=== Instructions for the task ===
From the records below, take each line where the string "сознания" shows up and copy it.
** Opening Supplied information block **
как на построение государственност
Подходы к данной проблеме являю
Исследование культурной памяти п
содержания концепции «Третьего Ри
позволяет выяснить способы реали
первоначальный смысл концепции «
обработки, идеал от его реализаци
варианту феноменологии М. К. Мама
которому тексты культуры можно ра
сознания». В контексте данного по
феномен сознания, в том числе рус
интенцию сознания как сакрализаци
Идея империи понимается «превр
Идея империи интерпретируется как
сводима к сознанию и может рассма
** Closing Supplied information block **
=== Task solution ===
сознания». В контексте данного по
феномен сознания, в том числе рус
интенцию сознания как сакрализаци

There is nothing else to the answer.